Capital Humano, Nº 355, Sección Crecimiento profesional / Tribuna, Julio 2020, Wolters Kluwer

Portada

Carlos González

Partner & Co-Founder de empathicwarriors

«La vida se desarrolla donde fluye la empatía», eso creo.

Hemos utilizado mucho los últimos años el término «The VUCA World». Expresión que descubre las claves de lo que era nuestro mundo: volatilidad, incertidumbre, complejidad y ambigüedad. También servía de acrónimo para definir el entorno en el que discurría la transformación digital, la crisis financiera del 2012, las nuevas formas de organizarse agile… No había conferencia que se preciase donde esta palabra no apareciera en uno o varios momentos: «The VUCA World». Hay otra expresión que también lleva de moda al menos 9 o 10 años, pero que recientemente se ha convertido en trending topic: «The New Normal».

A mi parecer ambas expresiones han muerto. COVID se las ha llevado por delante. Ha llegado para instalarse un nuevo VUCA, con V de Vulnerabilidad y un Normal, que su característica no es el NEW, sino que es Incierto. Nuestro normal actual se podría llamar Vulnerabilidad Incierta.

Ha aparecido en nuestros mercados, estados, empresas, ciudades y familias un virus (que no es ni ser vivo) que nos ha recordado de forma inexorable que somos vulnerables. Muy vulnerables. Frágiles. Impermanentes.

Da igual talentos, riquezas, edades, sexos… Es capaz de infiltrarse por cualquier resquicio y hacernos sufrir hasta la muerte. Y, además, como no se le ve llegar, nos obliga a vivir siempre alerta. Esto convierte en incierto todo lo que hacemos, tocamos, vemos, oímos… «¿Tendré el virus? ¿Lo tendrán ellos? ¿Seguiré siendo inmune? ¿Serán asintomáticos?»
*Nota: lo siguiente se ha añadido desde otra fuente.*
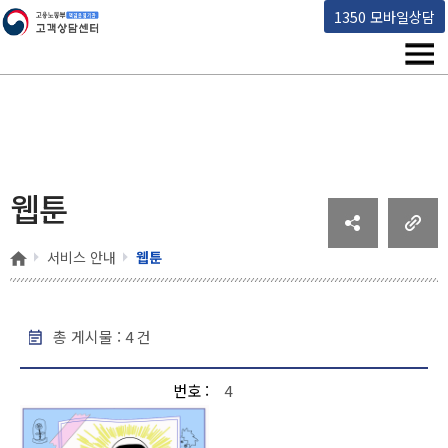
고용노동부 책임운영기관 고객상담센터
1350 모바일상담
메뉴
웹툰
홈
서비스 안내
웹툰
총 게시물 :
4
건
웹툰 - 번호, 제목, 작성일, 조회수 순으로 내용을 제공하고 있습니다.
번호
4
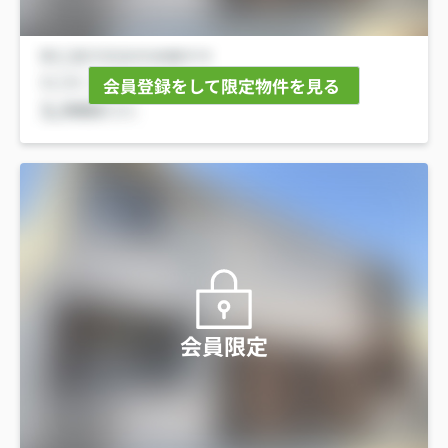
会員登録をして限定物件を見る
会員限定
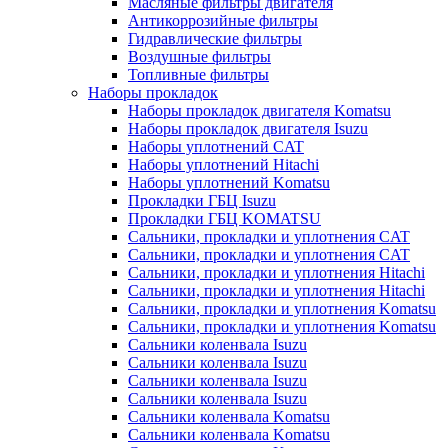
Масляные фильтры двигателя
Антикоррозийные фильтры
Гидравлические фильтры
Воздушные фильтры
Топливные фильтры
Наборы прокладок
Наборы прокладок двигателя Komatsu
Наборы прокладок двигателя Isuzu
Наборы уплотнений CAT
Наборы уплотнений Hitachi
Наборы уплотнений Komatsu
Прокладки ГБЦ Isuzu
Прокладки ГБЦ KOMATSU
Сальники, прокладки и уплотнения CAT
Сальники, прокладки и уплотнения CAT
Сальники, прокладки и уплотнения Hitachi
Сальники, прокладки и уплотнения Hitachi
Сальники, прокладки и уплотнения Komatsu
Сальники, прокладки и уплотнения Komatsu
Сальники коленвала Isuzu
Сальники коленвала Isuzu
Сальники коленвала Isuzu
Сальники коленвала Isuzu
Сальники коленвала Komatsu
Сальники коленвала Komatsu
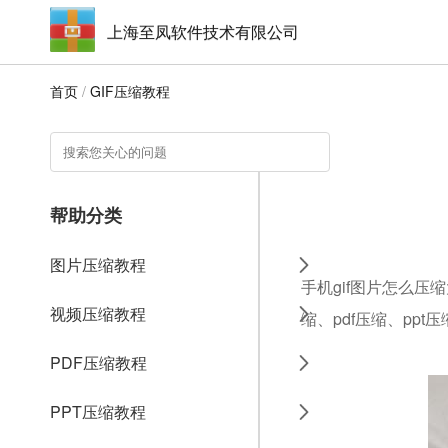
上海至凤软件技术有限公司
首页
/
GIF压缩教程
帮助分类
图片压缩教程
手机gif图片怎么压
视频压缩教程
缩、pdf压缩、ppt
PDF压缩教程
PPT压缩教程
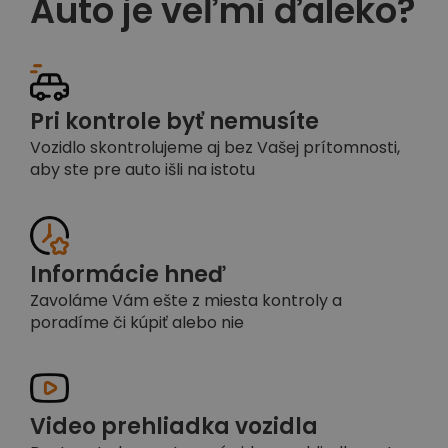
Auto je veľmi ďaleko?
Pri kontrole byť nemusíte
Vozidlo skontrolujeme aj bez Vašej prítomnosti,
aby ste pre auto išli na istotu
Informácie hneď
Zavoláme Vám ešte z miesta kontroly a
poradíme či kúpiť alebo nie
Video prehliadka vozidla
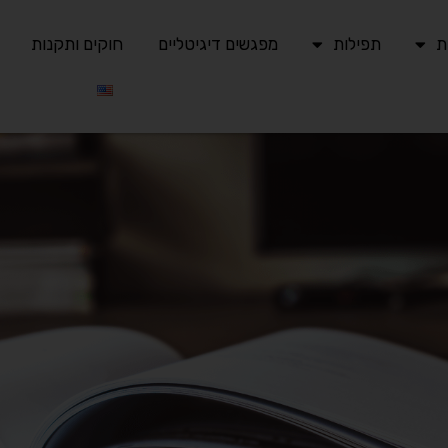
ת
תפילות
מפגשים דיגיטליים
חוקים ותקנות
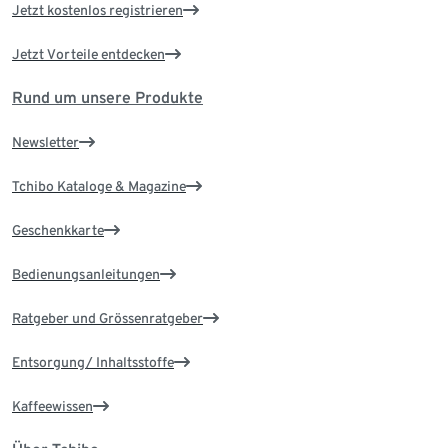
Jetzt kostenlos registrieren
Jetzt Vorteile entdecken
Rund um unsere Produkte
Newsletter
Tchibo Kataloge & Magazine
Geschenkkarte
Bedienungsanleitungen
Ratgeber und Grössenratgeber
Entsorgung/ Inhaltsstoffe
Kaffeewissen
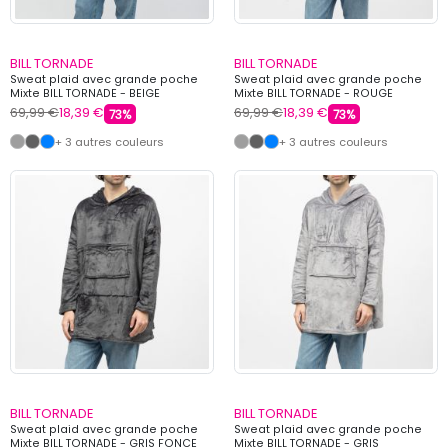
BILL TORNADE
BILL TORNADE
Sweat plaid avec grande poche
Sweat plaid avec grande poche
Mixte BILL TORNADE - BEIGE
Mixte BILL TORNADE - ROUGE
69,99 €
18,39 €
69,99 €
18,39 €
73%
73%
+ 3 autres couleurs
+ 3 autres couleurs
BILL TORNADE
BILL TORNADE
Sweat plaid avec grande poche
Sweat plaid avec grande poche
Mixte BILL TORNADE - GRIS FONCE
Mixte BILL TORNADE - GRIS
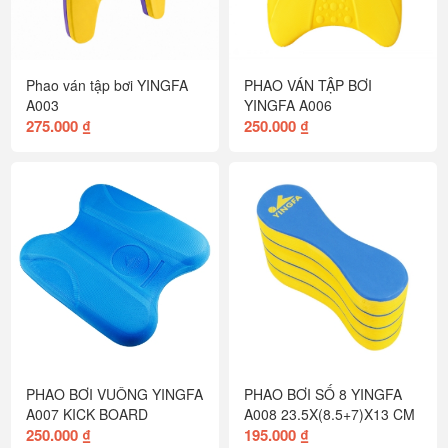
Phao ván tập bơi YINGFA
PHAO VÁN TẬP BƠI
A003
YINGFA A006
275.000 ₫
250.000 ₫
PHAO BƠI VUÔNG YINGFA
PHAO BƠI SỐ 8 YINGFA
A007 KICK BOARD
A008 23.5X(8.5+7)X13 CM
250.000 ₫
195.000 ₫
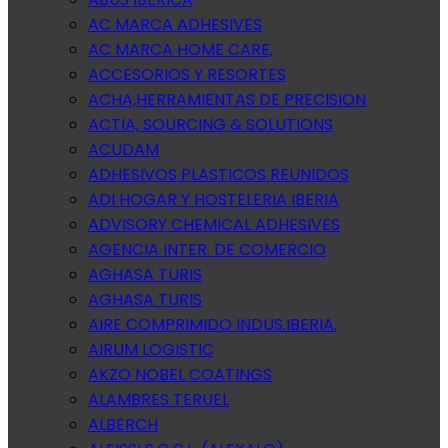
AC MARCA ADHESIVES
AC MARCA HOME CARE,
ACCESORIOS Y RESORTES
ACHA,HERRAMIENTAS DE PRECISION
ACTIA, SOURCING & SOLUTIONS
ACUDAM
ADHESIVOS PLASTICOS REUNIDOS
ADI HOGAR Y HOSTELERIA IBERIA
ADVISORY CHEMICAL ADHESIVES
AGENCIA INTER. DE COMERCIO
AGHASA TURIS
AGHASA TURIS
AIRE COMPRIMIDO INDUS.IBERIA.
AIRUM LOGISTIC
AKZO NOBEL COATINGS
ALAMBRES TERUEL
ALBERCH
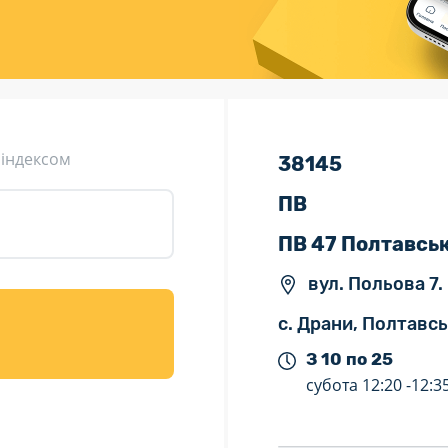
ція (рекламація)
Валютно-обмінні операції
 індексом
38145
ПВ
ПВ 47 Полтавсь
вул. Польова 7.
с. Драни, Полтавсь
З 10 по 25
субота
12:20 -
12:3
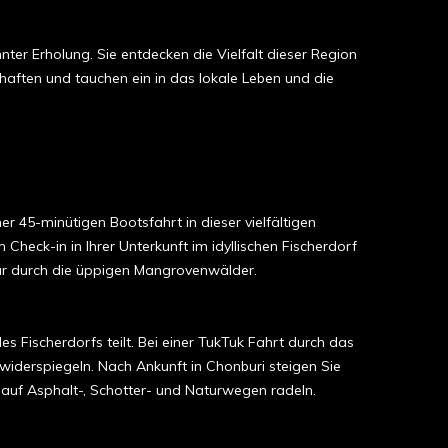
nter Erholung. Sie entdecken die Vielfalt dieser Region
haften und tauchen ein in das lokale Leben und die
45-minütigen Bootsfahrt in dieser vielfältigen
heck-in in Ihrer Unterkunft im idyllischen Fischerdorf
our durch die üppigen Mangrovenwälder.
es Fischerdorfs teilt. Bei einer TukTuk Fahrt durch das
 widerspiegeln. Nach Ankunft in Chonburi steigen Sie
auf Asphalt-, Schotter- und Naturwegen radeln.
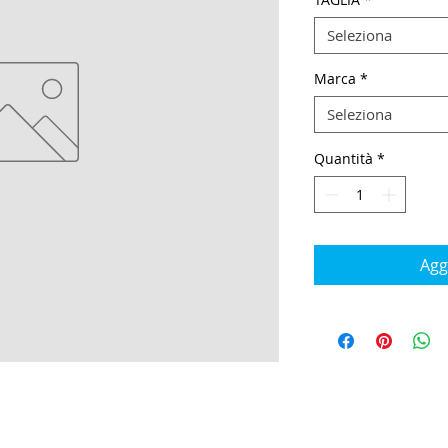
Seleziona
Marca
*
Seleziona
Quantità
*
Agg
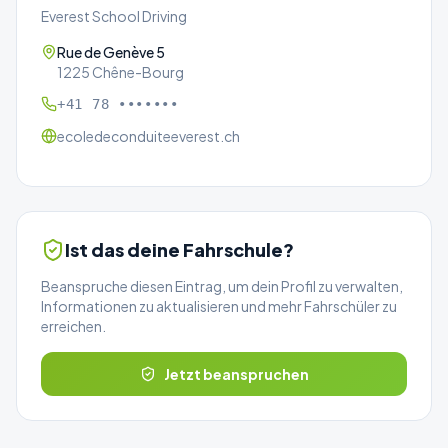
Everest School Driving
Rue de Genève 5
1225 Chêne-Bourg
+41 78 •••••••
ecoledeconduiteeverest.ch
Ist das deine Fahrschule?
Beanspruche diesen Eintrag, um dein Profil zu verwalten,
Informationen zu aktualisieren und mehr Fahrschüler zu
erreichen.
Jetzt beanspruchen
Esta incertidumbre y sentimiento de vulnerabilidad pone nuestro cerebro en alerta. Despierta nuestras resistencias inconscientes. Una reacción de supervivencia. ¡Que bien lo expresaba David Rock en un artículo de la HBR titulado «Managing with the brain in mind»! Nos señalaba las claves de cómo opera el software de nuestro cerebro, sobre todo del límbico y reptiliano, diseñado para sobrevivir. No tanto para hacernos felices.

Dice Rock que:

  • Cuando mi estatus se puede ver afectado,
  • la incertidumbre impera en el día a día,
  • la falta de autonomía está presente en mi vida,
  • o la sensación de inseguridad en la relación con otros aparece…

el cerebro se pone en modo «sobrevivir», en modo: huyo / ataco / me paralizo. Parece que el mundo COVID reúne las 4 dimensiones. El coctel perfecto para derruir la confianza e instaurar el miedo. De dejarnos llevar por el jugar a no perder en vez del jugar a ganar.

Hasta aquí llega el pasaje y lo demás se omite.